[Saved entries]
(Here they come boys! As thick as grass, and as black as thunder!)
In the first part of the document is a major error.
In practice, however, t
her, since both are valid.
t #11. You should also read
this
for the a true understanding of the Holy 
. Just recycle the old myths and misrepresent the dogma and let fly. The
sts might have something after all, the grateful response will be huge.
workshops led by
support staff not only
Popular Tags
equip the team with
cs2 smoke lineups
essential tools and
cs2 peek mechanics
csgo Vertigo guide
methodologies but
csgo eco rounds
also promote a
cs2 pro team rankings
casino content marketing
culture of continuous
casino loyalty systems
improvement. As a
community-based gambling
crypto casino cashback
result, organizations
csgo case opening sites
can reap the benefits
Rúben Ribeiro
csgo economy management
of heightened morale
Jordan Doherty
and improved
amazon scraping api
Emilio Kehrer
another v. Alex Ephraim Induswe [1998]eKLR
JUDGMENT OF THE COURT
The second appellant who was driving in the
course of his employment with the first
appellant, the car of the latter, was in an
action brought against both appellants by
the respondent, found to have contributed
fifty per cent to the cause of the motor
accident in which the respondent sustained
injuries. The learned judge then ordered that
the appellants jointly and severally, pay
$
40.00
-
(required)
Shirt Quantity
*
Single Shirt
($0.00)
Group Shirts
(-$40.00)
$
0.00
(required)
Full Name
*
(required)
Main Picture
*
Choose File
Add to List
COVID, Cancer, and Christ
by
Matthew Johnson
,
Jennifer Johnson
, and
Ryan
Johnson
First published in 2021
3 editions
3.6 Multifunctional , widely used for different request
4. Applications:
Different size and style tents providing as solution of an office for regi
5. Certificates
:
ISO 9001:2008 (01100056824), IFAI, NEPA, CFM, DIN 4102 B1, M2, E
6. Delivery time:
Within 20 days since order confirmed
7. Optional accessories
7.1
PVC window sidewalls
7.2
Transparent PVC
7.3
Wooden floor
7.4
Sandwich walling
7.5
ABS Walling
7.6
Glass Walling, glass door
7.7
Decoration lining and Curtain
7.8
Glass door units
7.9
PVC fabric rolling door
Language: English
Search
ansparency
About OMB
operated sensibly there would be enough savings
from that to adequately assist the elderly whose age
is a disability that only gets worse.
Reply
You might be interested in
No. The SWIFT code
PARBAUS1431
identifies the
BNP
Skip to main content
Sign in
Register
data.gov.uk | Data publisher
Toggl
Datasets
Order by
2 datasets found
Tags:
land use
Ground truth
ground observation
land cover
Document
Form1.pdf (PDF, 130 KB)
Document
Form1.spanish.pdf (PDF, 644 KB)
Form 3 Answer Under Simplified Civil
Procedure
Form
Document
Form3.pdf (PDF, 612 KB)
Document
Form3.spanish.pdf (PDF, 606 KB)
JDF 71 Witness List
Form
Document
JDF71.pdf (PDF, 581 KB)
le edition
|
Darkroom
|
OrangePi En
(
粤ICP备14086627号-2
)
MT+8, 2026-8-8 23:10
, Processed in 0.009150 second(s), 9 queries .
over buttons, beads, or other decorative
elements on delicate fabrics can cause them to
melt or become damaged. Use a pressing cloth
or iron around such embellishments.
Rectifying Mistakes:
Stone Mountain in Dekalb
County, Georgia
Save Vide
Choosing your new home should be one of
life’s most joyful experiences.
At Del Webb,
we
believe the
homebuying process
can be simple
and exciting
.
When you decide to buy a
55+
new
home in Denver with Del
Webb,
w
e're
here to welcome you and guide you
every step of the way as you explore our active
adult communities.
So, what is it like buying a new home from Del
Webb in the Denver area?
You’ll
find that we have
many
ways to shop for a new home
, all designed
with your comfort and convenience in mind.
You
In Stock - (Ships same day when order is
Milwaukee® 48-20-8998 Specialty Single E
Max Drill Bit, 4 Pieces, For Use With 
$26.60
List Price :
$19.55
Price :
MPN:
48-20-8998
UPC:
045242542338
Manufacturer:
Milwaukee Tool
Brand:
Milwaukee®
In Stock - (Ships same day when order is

— Activity —
Please reproduce all of the entries exactly as they stand.

— Written response —
(Here they come boys! As thick as grass, and as black as thunder!)
In the first part of the document is a major error.
In practice, however, t
her, since both are valid.
t #11. You should also read
this
for the a true understanding of the Holy 
. Just recycle the old myths and misrepresent the dogma and let fly. The
sts might have something after all, the grateful response will be huge.
workshops led by
support staff not only
Popular Tags
equip the team with
cs2 smoke lineups
essential tools and
cs2 peek mechanics
csgo Vertigo guide
methodologies but
csgo eco rounds
also promote a
cs2 pro team rankings
casino content marketing
culture of continuous
casino loyalty systems
improvement. As a
community-based gambling
crypto casino cashback
result, organizations
csgo case opening sites
can reap the benefits
Rúben Ribeiro
csgo economy management
of heightened morale
Jordan Doherty
and improved
amazon scraping api
Emilio Kehrer
another v. Alex Ephraim Induswe [1998]eKLR
JUDGMENT OF THE COURT
The second appellant who was driving in the
course of his employment with the first
appellant, the car of the latter, was in an
action brought against both appellants by
the respondent, found to have contributed
fifty per cent to the cause of the motor
accident in which the respondent sustained
injuries. The learned judge then ordered that
the appellants jointly and severally, pay
$
40.00
-
(required)
Shirt Quantity
*
Single Shirt
($0.00)
Group Shirts
(-$40.00)
$
0.00
(required)
Full Name
*
(required)
Main Picture
*
Choose File
Add to List
COVID, Cancer, and Christ
by
Matthew Johnson
,
Jennifer Johnson
, and
Ryan
Johnson
First published in 2021
3 editions
3.6 Multifunctional , widely used for different request
4. Applications:
Different size and style tents providing as solution of an office for regi
5. Certificates
:
ISO 9001:2008 (01100056824), IFAI, NEPA, CFM, DIN 4102 B1, M2, E
6. Delivery time:
Within 20 days since order confirmed
7. Optional accessories
7.1
PVC window sidewalls
7.2
Transparent PVC
7.3
Wooden floor
7.4
Sandwich walling
7.5
ABS Walling
7.6
Glass Walling, glass door
7.7
Decoration lining and Curtain
7.8
Glass door units
7.9
PVC fabric rolling door
Language: English
Search
ansparency
About OMB
operated sensibly there would be enough savings
from that to adequately assist the elderly whose age
is a disability that only gets worse.
Reply
You might be interested in
No. The SWIFT code
PARBAUS1431
identifies the
BNP
Skip to main content
Sign in
Register
data.gov.uk | Data publisher
Toggl
Datasets
Order by
2 datasets found
Tags:
land use
Ground truth
ground observation
land cover
Document
Form1.pdf (PDF, 130 KB)
Document
Form1.spanish.pdf (PDF, 644 KB)
Form 3 Answer Under Simplified Civil
Procedure
Form
Document
Form3.pdf (PDF, 612 KB)
Document
Form3.spanish.pdf (PDF, 606 KB)
JDF 71 Witness List
Form
Document
JDF71.pdf (PDF, 581 KB)
le edition
|
Darkroom
|
OrangePi En
(
粤ICP备14086627号-2
)
MT+8, 2026-8-8 23:10
, Processed in 0.009150 second(s), 9 queries .
over buttons, beads, or other decorative
elements on delicate fabrics can cause them to
melt or become damaged. Use a pressing cloth
or iron around such embellishments.
Rectifying Mistakes:
Stone Mountain in Dekalb
County, Georgia
Save Vide
Choosing your new home should be one of
life’s most joyful experiences.
At Del Webb,
we
believe the
homebuying process
can be simple
and exciting
.
When you decide to buy a
55+
new
home in Denver with Del
Webb,
w
e're
here to welcome you and guide you
every step of the way as you explore our active
adult communities.
So, what is it like buying a new home from Del
Webb in the Denver area?
You’ll
find that we have
many
ways to shop for a new home
, all designed
with your comfort and convenience in mind.
You
In Stock - (Ships same day when order is
Milwaukee® 48-20-8998 Specialty Single E
Max Drill Bit, 4 Pieces, For Use With 
$26.60
List Price :
$19.55
Price :
MPN:
48-20-8998
UPC:
045242542338
Manufacturer:
Milwaukee Tool
Brand:
Milwaukee®
In Stock - (Ships same day when order is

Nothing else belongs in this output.